----- DATA PROVIDED

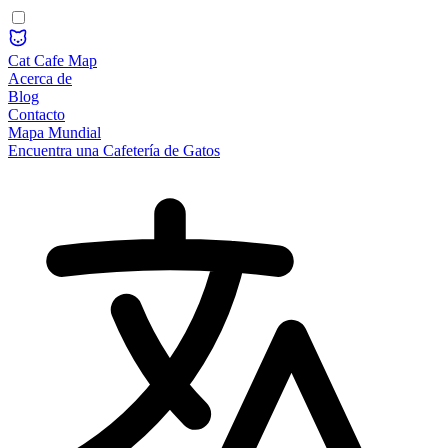
Cat Cafe Map
Acerca de
Blog
Contacto
Mapa Mundial
Encuentra una Cafetería de Gatos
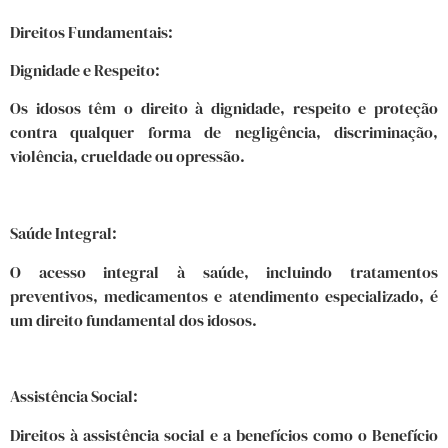
Direitos Fundamentais:
Dignidade e Respeito:
Os idosos têm o direito à dignidade, respeito e proteção
contra qualquer forma de negligência, discriminação,
violência, crueldade ou opressão.
Saúde Integral:
O acesso integral à saúde, incluindo tratamentos
preventivos, medicamentos e atendimento especializado, é
um direito fundamental dos idosos.
Assistência Social:
Direitos à assistência social e a benefícios como o Benefício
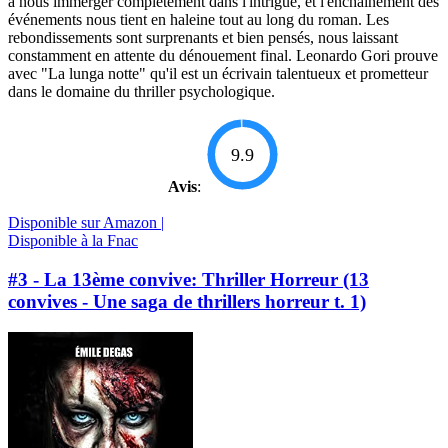
à nous immerger complètement dans l'intrigue, et l'enchaînement des
événements nous tient en haleine tout au long du roman. Les
rebondissements sont surprenants et bien pensés, nous laissant
constamment en attente du dénouement final. Leonardo Gori prouve
avec "La lunga notte" qu'il est un écrivain talentueux et prometteur
dans le domaine du thriller psychologique.
9.9
Avis
:
Disponible sur Amazon |
Disponible à la Fnac
#3 - La 13ème convive: Thriller Horreur (13
convives - Une saga de thrillers horreur t. 1)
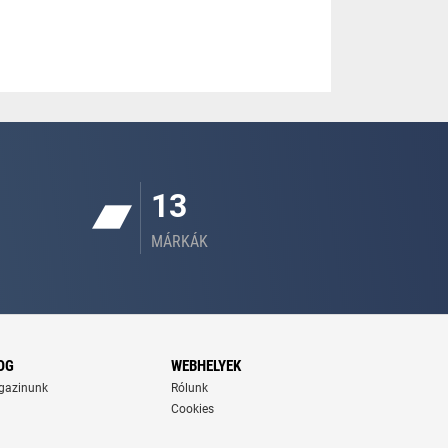
13
MÁRKÁK
OG
WEBHELYEK
gazinunk
Rólunk
Cookies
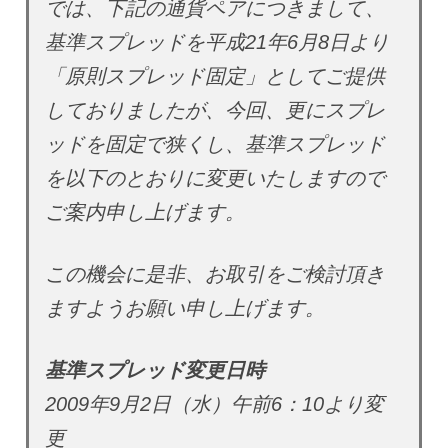
では、下記の通貨ペアにつきまして、
基準スプレッドを平成21年6月8日より
「原則スプレッド固定」としてご提供
しておりましたが、今回、更にスプレ
ッドを固定で狭くし、基準スプレッド
を以下のとおりに変更いたしますので
ご案内申し上げます。
この機会に是非、お取引をご検討頂き
ますようお願い申し上げます。
基準スプレッド変更日時
2009年9月2日（水）午前6：10より変
更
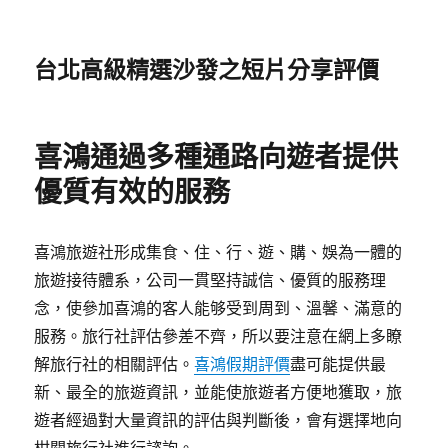
台北高級精選沙發之短片分享評價
喜鴻通過多種通路向遊者提供
優質有效的服務
喜鴻旅遊社形成集食、住、行、遊、購、娛為一體的
旅遊接待體系，公司一貫堅持誠信、優質的服務理
念，使參加喜鴻的客人能够受到周到、溫馨、滿意的
服務。旅行社評估參差不齊，所以要注意在網上多瞭
解旅行社的相關評估。
喜鴻假期評價
盡可能提供最
新、最全的旅遊資訊，並能使旅遊者方便地獲取，旅
遊者經過對大量資訊的評估與判斷後，會有選擇地向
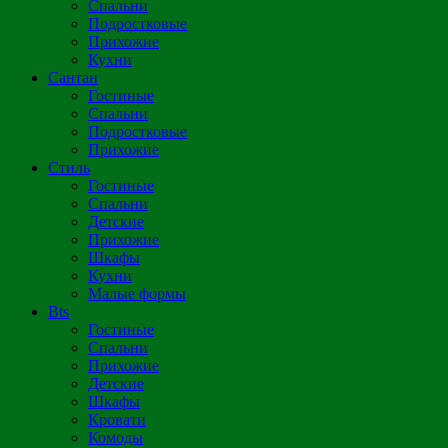
Спальни
Подростковые
Прихожие
Кухни
Сантан
Гостиные
Спальни
Подростковые
Прихожие
Стиль
Гостиные
Спальни
Детские
Прихожие
Шкафы
Кухни
Малые формы
Bts
Гостиные
Спальни
Прихожие
Детские
Шкафы
Кровати
Комоды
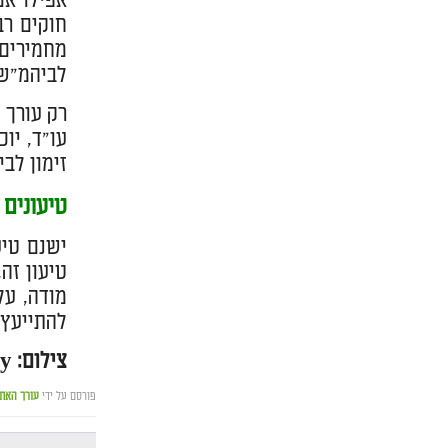
אפילו אם
חוקים רב
מחמירים 
לביהמ"ש 
רק עורך 
עו"ד, יו
זימון לב
טיעונים
ישנם טיע
טיעון זה
מודה, על
להתייעץ 
צילום: pixabay
פורסם על ידי
עורך האת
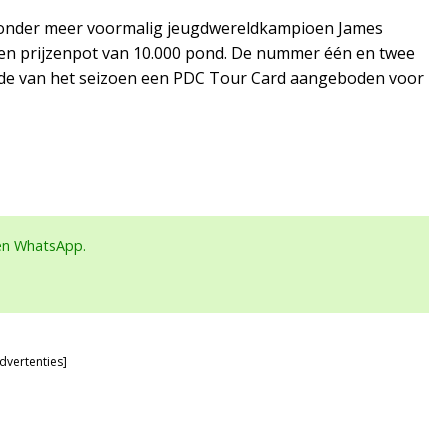
n onder meer voormalig jeugdwereldkampioen James
een prijzenpot van 10.000 pond. De nummer één en twee
nde van het seizoen een PDC Tour Card aangeboden voor
een WhatsApp.
dvertenties]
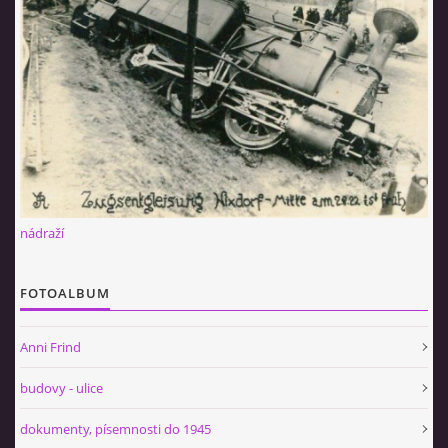
nádraží
FOTOALBUM
Anni Frind
budovy - ulice
dokumenty, písemnosti do 1945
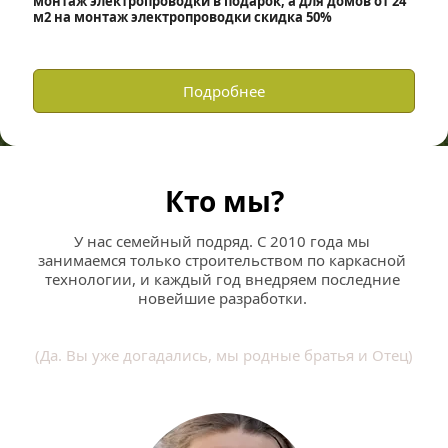
монтаж электропроводки в подарок, а для домов от 24 
м2 на монтаж электропроводки скидка 50%
Подробнее
Кто мы?
У нас семейный подряд. С 2010 года мы 
занимаемся только строительством по каркасной 
технологии, и каждый год внедряем последние 
новейшие разработки. 
(Да. Вы уже догадались, мы родные братья и Отец)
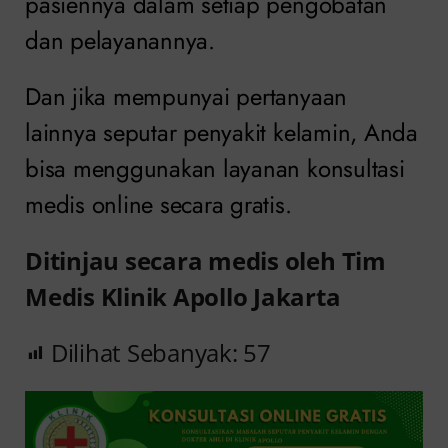
pasiennya dalam setiap pengobatan
dan pelayanannya.
Dan jika mempunyai pertanyaan
lainnya seputar penyakit kelamin, Anda
bisa menggunakan layanan konsultasi
medis online secara gratis.
Ditinjau secara medis oleh Tim
Medis Klinik Apollo Jakarta
Dilihat Sebanyak:
57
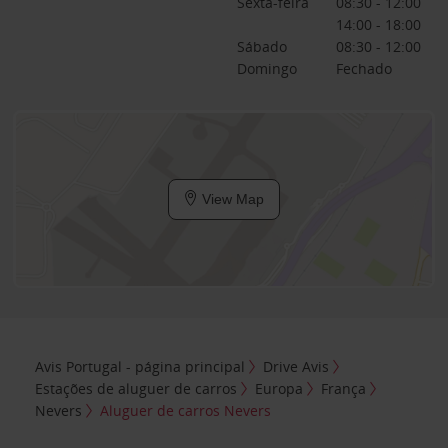
Sexta-feira
08:30 - 12:00
14:00 - 18:00
Sábado
08:30 - 12:00
Domingo
Fechado
View Map
Avis Portugal - página principal
Drive Avis
Estações de aluguer de carros
Europa
França
Nevers
Aluguer de carros Nevers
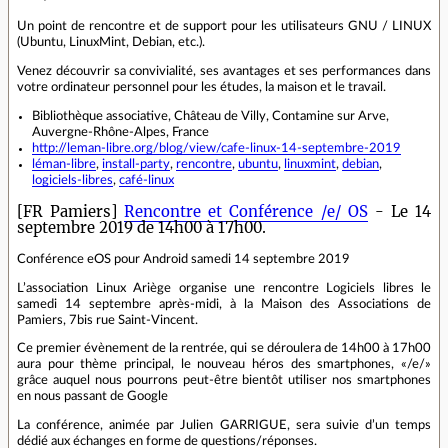
Un point de rencontre et de support pour les utilisateurs GNU / LINUX
(Ubuntu, LinuxMint, Debian, etc.).
Venez découvrir sa convivialité, ses avantages et ses performances dans
votre ordinateur personnel pour les études, la maison et le travail.
Bibliothèque associative, Château de Villy, Contamine sur Arve,
Auvergne-Rhône-Alpes, France
http://leman-libre.org/blog/view/cafe-linux-14-septembre-2019
léman-libre
,
install-party
,
rencontre
,
ubuntu
,
linuxmint
,
debian
,
logiciels-libres
,
café-linux
[FR Pamiers]
Rencontre et Conférence /e/ OS
- Le 14
septembre 2019 de 14h00 à 17h00.
Conférence eOS pour Android samedi 14 septembre 2019
L’association Linux Ariège organise une rencontre Logiciels libres le
samedi 14 septembre après-midi, à la Maison des Associations de
Pamiers, 7bis rue Saint-Vincent.
Ce premier évènement de la rentrée, qui se déroulera de 14h00 à 17h00
aura pour thème principal, le nouveau héros des smartphones, «/e/»
grâce auquel nous pourrons peut-être bientôt utiliser nos smartphones
en nous passant de Google
La conférence, animée par Julien GARRIGUE, sera suivie d’un temps
dédié aux échanges en forme de questions/réponses.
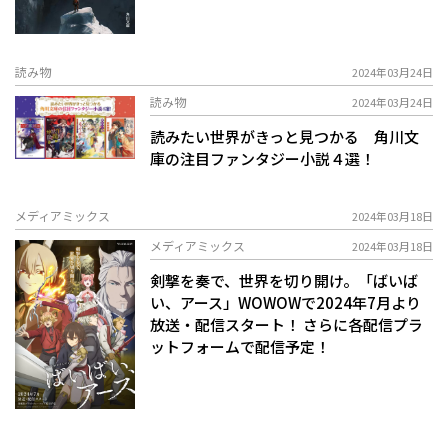
読み物
2024年03月24日
読み物
2024年03月24日
読みたい世界がきっと見つかる 角川文
庫の注目ファンタジー小説４選！
メディアミックス
2024年03月18日
メディアミックス
2024年03月18日
剣撃を奏で、世界を切り開け。「ばいば
い、アース」WOWOWで2024年7月より
放送・配信スタート！ さらに各配信プラ
ットフォームで配信予定！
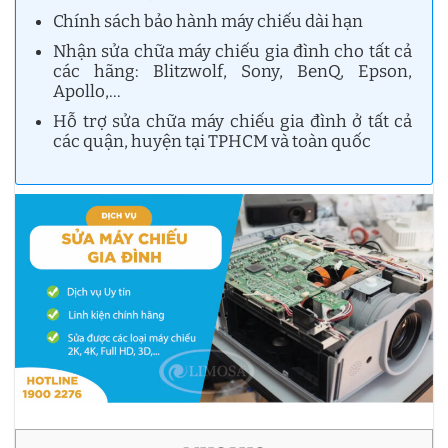
Chính sách bảo hành máy chiếu dài hạn
Nhận sửa chữa máy chiếu gia đình cho tất cả
các hãng: Blitzwolf, Sony, BenQ, Epson,
Apollo,…
Hỗ trợ sửa chữa máy chiếu gia đình ở tất cả
các quận, huyện tại TPHCM và toàn quốc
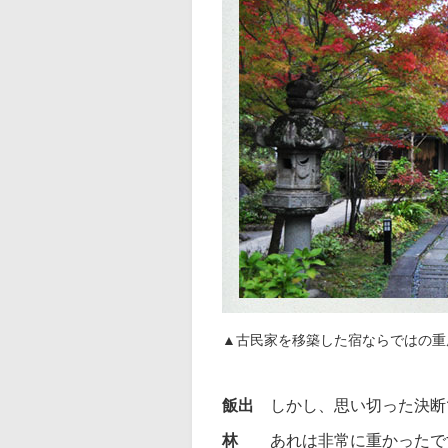
▲古民家を移築した宿ならではの重
飯出
しかし、思い切った決断
林
あれは非常に重かったで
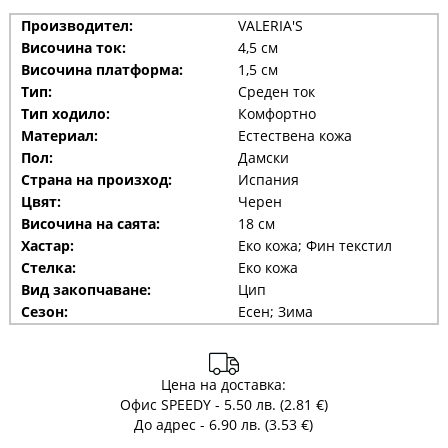
Производител:
VALERIA'S
Височина ток:
4,5 см
Височина платформа:
1,5 см
Тип:
Среден ток
Тип ходило:
Комфортно
Материал:
Естествена кожа
Пол:
Дамски
Страна на произход:
Испания
Цвят:
Черен
Височина на саята:
18 см
Хастар:
Еко кожа; Фин текстил
Стелка:
Еко кожа
Вид закопчаване:
Цип
Сезон:
Есен; Зима
Цена на доставка:
Офис SPEEDY - 5.50 лв. (2.81 €)
До адрес - 6.90 лв. (3.53 €)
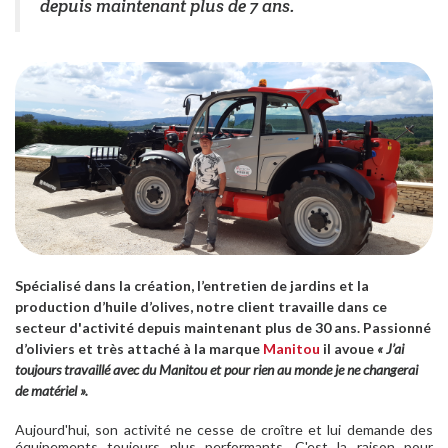
depuis maintenant plus de 7 ans.
Spécialisé dans la création, l’entretien de jardins et la
production d’huile d’olives, notre client travaille dans ce
secteur d'activité depuis maintenant plus de 30 ans. Passionné
d’oliviers et très attaché à la marque
Manitou
il avoue
« J’ai
toujours travaillé avec du Manitou et pour rien au monde je ne changerai
de matériel ».
Aujourd'hui, son activité ne cesse de croître et lui demande des
équipements toujours plus performants. C'est la raison pour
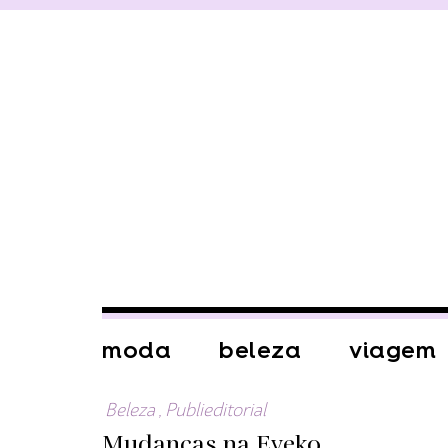
moda
beleza
viagem
Beleza
,
Publieditorial
Mudanças na Eyeko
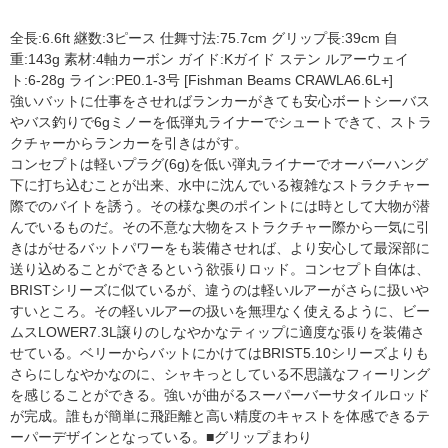
全長:6.6ft 継数:3ピース 仕舞寸法:75.7cm グリップ長:39cm 自
重:143g 素材:4軸カーボン ガイド:Kガイド ステン ルアーウェイ
ト:6-28g ライン:PE0.1-3号 [Fishman Beams CRAWLA6.6L+]
強いバットに仕事をさせればランカーがきても安心ボートシーバス
バス釣りで6gミノーを低弾丸ライナーでシュートできて、ストラ
クチャーからランカーを引きはがす。
コンセプトは軽いプラグ(6g)を低い弾丸ライナーでオーバーハング
下に打ち込むことが出来、水中に沈んでいる複雑なストラクチャー
際でのバイトを誘う。その様な奥のポイントには時として大物が潜
んでいるものだ。その不意な大物をストラクチャー際から一気に引
きはがせるバットパワーをも装備させれば、より安心して最深部に
送り込めることができるという欲張りロッド。コンセプト自体は、
BRISTシリーズに似ているが、違うのは軽いルアーがさらに扱い
すいところ。その軽いルアーの扱いを無理なく使えるように、ビー
ムスLOWER7.3L譲りのしなやかなティップに適度な張りを装備さ
せている。ベリーからバットにかけてはBRIST5.10シリーズよりも
さらにしなやかなのに、シャキっとしている不思議なフィーリング
を感じることができる。強いが曲がるスーパーバーサタイルロッド
が完成。誰もが簡単に飛距離と高い精度のキャストを体感できるテ
ーパーデザインとなっている。■グリップまわり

----------

The answer is the lines of the material above, from the one containing "を以下のとおりに変更いたしますので" down to the one containing "votre ordinateur personnel", given exactly and without images.

を以下のとおりに変更いたしますので
ご案内申し上げます。
この機会に是非、お取引をご検討頂き
ますようお願い申し上げます。
基準スプレッド変更日時
2009年9月2日（水）午前6：10より変
更
台北高級精選沙發之短片分享評價
喜鴻通過多種通路向遊者提供
優質有效的服務
喜鴻旅遊社形成集食、住、行、遊、購、娛為一體的
旅遊接待體系，公司一貫堅持誠信、優質的服務理
念，使參加喜鴻的客人能够受到周到、溫馨、滿意的
服務。旅行社評估參差不齊，所以要注意在網上多瞭
解旅行社的相關評估。
喜鴻假期評價
盡可能提供最
新、最全的旅遊資訊，並能使旅遊者方便地獲取，旅
遊者經過對大量資訊的評估與判斷後，會有選擇地向
Спальни
Подростковые
Прихожие
Кухни
Сантан
Гостиные
Спальни
Подростковые
Прихожие
Стиль
Гостиные
Спальни
Детские
Прихожие
Шкафы
Кухни
Малые формы
Bts
Гостиные
Спальни
Прихожие
Детские
Шкафы
Кровати
Комоды
אפילו אם
חוקים רב
מחמירים 
לביהמ"ש 
רק עורך 
עו"ד, יו
זימון לב
טיעונים
ישנם טיע
טיעון זה
מודה, על
להתייעץ 
צילום: pixabay
פורסם על ידי
עורך האת
n onder meer voormalig jeugdwereldkampioen James
een prijzenpot van 10.000 pond. De nummer één en twee
nde van het seizoen een PDC Tour Card aangeboden voor
een WhatsApp.
dvertenties]
nádraží
FOTOALBUM
Anni Frind
budovy - ulice
dokumenty, písemnosti do 1945
монтаж электропроводки в подарок, а для домов от 24 
м2 на монтаж электропроводки скидка 50%
Подробнее
Кто мы?
У нас семейный подряд. С 2010 года мы 
занимаемся только строительством по каркасной 
технологии, и каждый год внедряем последние 
новейшие разработки. 
(Да. Вы уже догадались, мы родные братья и Отец)
pasiennya dalam setiap pengobatan
dan pelayanannya.
Dan jika mempunyai pertanyaan
lainnya seputar penyakit kelamin, Anda
bisa menggunakan layanan konsultasi
medis online secara gratis.
Ditinjau secara medis oleh Tim
Medis Klinik Apollo Jakarta
Dilihat Sebanyak:
57
Sexta-feira
08:30 - 12:00
14:00 - 18:00
Sábado
08:30 - 12:00
Domingo
Fechado
View Map
Avis Portugal - página principal
Drive Avis
Estações de aluguer de carros
Europa
França
Nevers
Aluguer de carros Nevers
Un point de rencontre et de support pour les utilisateurs GNU / LINUX
(Ubuntu, LinuxMint, Debian, etc.).
Venez découvrir sa convivialité, ses avantages et ses performances dans
votre ordinateur personnel pour les études, la maison et le travail.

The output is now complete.